Esa información no les fue dada. Nosotros estamos en la misma situación. No sabemos qué sucederá en el futuro. Enfrentamos barreras y dificultades en el camino, y Jesús nos dice:
"Sígueme".
Quizás pensemos: "Eso está bien, pero ¿cómo puedo enfrentar este problema?" Dios no nos dará todas las respuestas.
Sólo nos dice que El irá delante de nosotros.
Nosotros no tenemos ningún objeto, como el arca del pacto, que represente la presencia de Dios, pero sabemos que El va delante de nosotros. El no nos explica todo lo que sucederá, pero nos
dice que podemos enfrentar el futuro con seguridad cuando sabemos que El va delante de nosotros.
Entramos a un camino desconocido, pero sabemos que Dios va delante de nosotros.

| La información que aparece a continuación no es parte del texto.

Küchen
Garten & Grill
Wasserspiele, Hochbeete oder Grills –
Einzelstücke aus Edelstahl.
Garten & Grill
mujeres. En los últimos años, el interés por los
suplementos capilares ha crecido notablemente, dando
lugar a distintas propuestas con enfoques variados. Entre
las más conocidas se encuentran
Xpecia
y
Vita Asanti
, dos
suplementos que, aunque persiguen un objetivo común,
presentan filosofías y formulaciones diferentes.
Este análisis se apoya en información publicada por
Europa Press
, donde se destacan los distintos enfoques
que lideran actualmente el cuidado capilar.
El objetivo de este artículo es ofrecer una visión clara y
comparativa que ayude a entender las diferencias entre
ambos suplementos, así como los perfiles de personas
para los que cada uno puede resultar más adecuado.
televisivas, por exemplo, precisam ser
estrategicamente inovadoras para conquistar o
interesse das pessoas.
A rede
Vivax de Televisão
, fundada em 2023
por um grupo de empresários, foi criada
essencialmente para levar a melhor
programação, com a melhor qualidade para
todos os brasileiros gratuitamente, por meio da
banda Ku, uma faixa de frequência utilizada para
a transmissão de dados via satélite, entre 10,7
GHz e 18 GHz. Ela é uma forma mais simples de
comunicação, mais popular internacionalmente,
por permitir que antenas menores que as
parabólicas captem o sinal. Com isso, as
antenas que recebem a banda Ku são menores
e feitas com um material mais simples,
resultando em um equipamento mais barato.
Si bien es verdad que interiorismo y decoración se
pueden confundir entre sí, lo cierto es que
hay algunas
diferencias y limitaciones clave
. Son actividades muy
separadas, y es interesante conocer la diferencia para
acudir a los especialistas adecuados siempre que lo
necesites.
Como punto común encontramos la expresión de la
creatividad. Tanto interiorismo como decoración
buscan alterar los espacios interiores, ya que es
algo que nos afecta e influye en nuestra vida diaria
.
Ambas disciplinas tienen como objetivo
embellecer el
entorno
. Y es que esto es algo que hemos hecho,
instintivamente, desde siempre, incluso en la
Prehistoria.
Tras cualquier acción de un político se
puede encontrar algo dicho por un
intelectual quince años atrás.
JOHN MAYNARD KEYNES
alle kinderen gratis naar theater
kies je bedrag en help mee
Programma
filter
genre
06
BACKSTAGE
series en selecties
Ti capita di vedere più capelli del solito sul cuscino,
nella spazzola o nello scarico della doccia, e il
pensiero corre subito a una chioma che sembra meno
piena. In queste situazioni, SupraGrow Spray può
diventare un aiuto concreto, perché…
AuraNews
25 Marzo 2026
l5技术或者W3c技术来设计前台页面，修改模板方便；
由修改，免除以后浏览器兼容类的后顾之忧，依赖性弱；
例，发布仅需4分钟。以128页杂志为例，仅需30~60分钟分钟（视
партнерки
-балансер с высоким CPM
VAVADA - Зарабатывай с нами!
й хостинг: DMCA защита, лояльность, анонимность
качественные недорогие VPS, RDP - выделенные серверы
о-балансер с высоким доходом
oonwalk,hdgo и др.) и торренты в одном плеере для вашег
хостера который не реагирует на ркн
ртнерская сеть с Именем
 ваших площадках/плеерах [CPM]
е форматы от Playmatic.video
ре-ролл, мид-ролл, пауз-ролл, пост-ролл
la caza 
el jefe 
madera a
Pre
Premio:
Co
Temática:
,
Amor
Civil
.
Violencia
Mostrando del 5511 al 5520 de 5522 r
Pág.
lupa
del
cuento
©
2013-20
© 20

Por eso, podemos vivir confiadamente. No tenemos que saber qué va a suceder; podemos lanzarnos a la
aventura de vivir en Cristo, sabiendo que Dios va delante.
Leamos ahora los versículos 5 al 13 para ver qué sucede:
3:5 Y Josué dijo al pueblo: Santificaos, porque Jehová hará mañana maravillas entre vosotros.

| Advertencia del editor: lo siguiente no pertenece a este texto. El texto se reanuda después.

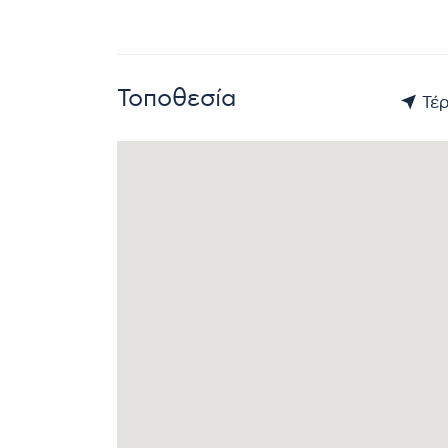
Τοποθεσία
Τέρ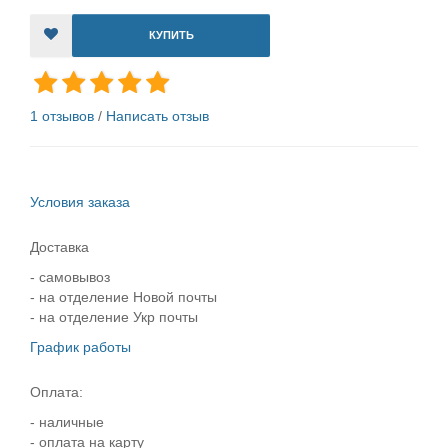
КУПИТЬ
1 отзывов
/
Написать отзыв
Условия заказа
Доставка
- самовывоз
- на отделение Новой почты
- на отделение Укр почты
График работы
Оплата:
- наличные
- оплата на карту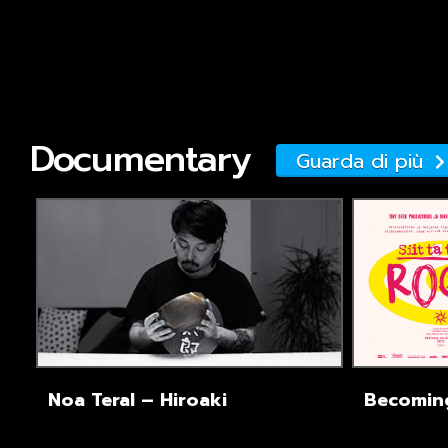
Documentary
Guarda di più
Noa Teral – Hiroaki
Becomin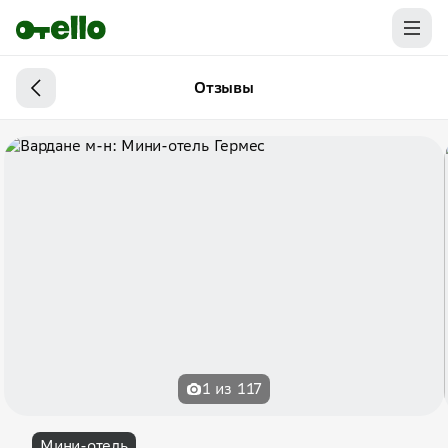
Отзывы
1 из 117
Мини-отель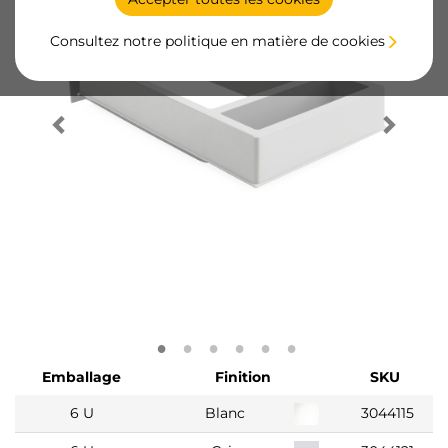
Consultez notre politique en matière de cookies
Emballage
Finition
SKU
6 U
Blanc
3044115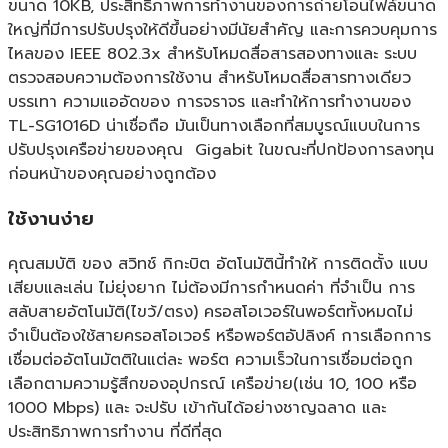
ขนาด 10KB, ประสิทธิภาพการทำงานของการถ่ายโอนไฟล์ขนาด
ใหญ่ที่มีการปรับปรุงให้ดีขึ้นอย่างมีนัยสำคัญ และการควบคุมการ
ไหลของ IEEE 802.3x สำหรับโหมดสื่อสารสองทางและ ระบบ
ตรวจสอบความต้องการใช้งาน สำหรับโหมดสื่อสารทางเดียว
บรรเทา ความแออัดของ การจราจร และทำให้การทำงานของ
TL-SG1016D น่าเชื่อถือ มันเป็นทางเลือกที่สมบูรณ์แบบในการ
ปรับปรุงเครือข่ายของคุณ Gigabit ในขณะที่ปกป้องการลงทุน
ก่อนหน้าของคุณอย่างถูกต้อง
ใช้งานง่าย
คุณสมบัติ ของ สวิทช์ กิกะบิต อัตโนมัตินี้ทำให้ การติดตั้ง แบบ
เสียบและเล่น ไม่ยุ่งยาก ไม่ต้องมีการกำหนดค่า ที่จำเป็น การ
สลับสายอัตโนมัติ(ไขว้/ตรง) ครอสโอเวอร์ในพอร์ตทั้งหมดไม่
จำเป็นต้องใช้สายครอสโอเวอร์ หรือพอร์ตอัปลิงค์ การเลือกการ
เชื่อมต่ออัตโนมัตติในแต่ละ พอร์ต ความเร็วในการเชื่อมต่อถูก
เลือกตามความรู้สึกของอุปกรณ์ เครือข่าย(เช่น 10, 100 หรือ
1000 Mbps) และ จะปรับ เข้ากันได้อย่างชาญฉลาด และ
ประสิทธิภาพการทำงาน ที่ดีที่สุด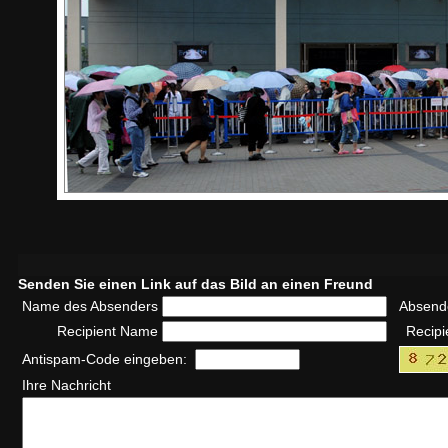
Senden Sie einen Link auf das Bild an einen Freund
Name des Absenders
Absend
Recipient Name
Recipi
Antispam-Code eingeben:
Ihre Nachricht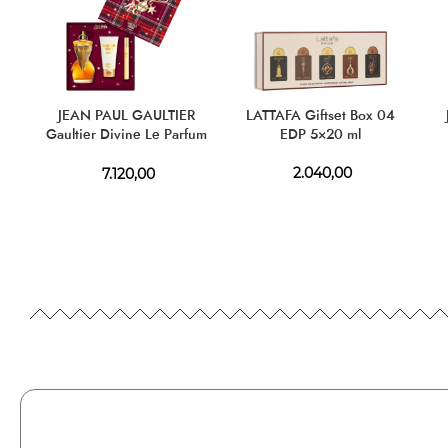
JEAN PAUL GAULTIER
LATTAFA Giftset Box 04
Gaultier Divine Le Parfum
EDP 5×20 ml
Giftset EDP 100 ml + BL
75 ml + EDP 10 ml
2.040,00
7.120,00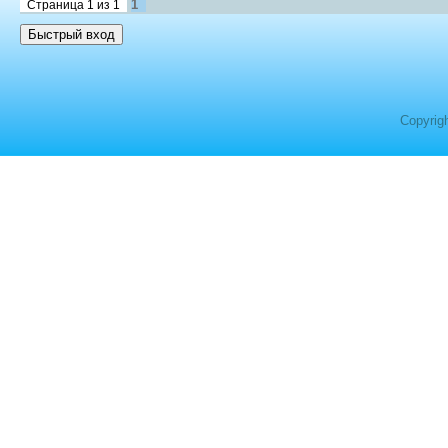
1
Страница
1
из
1
Copyrig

3:6 Y habló Josué a los sacerdotes, diciendo: Tomad el arca del pacto, y pasad delante del pueblo. Y ellos tomaron el arca del pacto y fueron delante del pueblo.
3:7 Entonces Jehová dijo a Josué: Desde este día comenzaré a engrandecerte delante de los ojos de todo Israel, para que entiendan que como estuve con Moisés, así estaré contigo.
3:8 Tú, pues, mandarás a los sacerdotes que llevan el arca del pacto, diciendo: Cuando hayáis entrado hasta el borde del agua del Jordán, pararéis en el Jordán.
3:9 Y Josué dijo a los hijos de Israel: Acercaos, y escuchad las palabras de Jehová vuestro Dios.
3:10 Y añadió Josué: En esto conoceréis que el Dios viviente está en medio de vosotros, y que él echará de delante de vosotros al cananeo, al heteo, al heveo, al ferezeo, al gergeseo, al amorreo y al jebuseo.
3:11 He aquí, el arca del pacto del Señor de toda la tierra pasará delante de vosotros en medio del Jordán.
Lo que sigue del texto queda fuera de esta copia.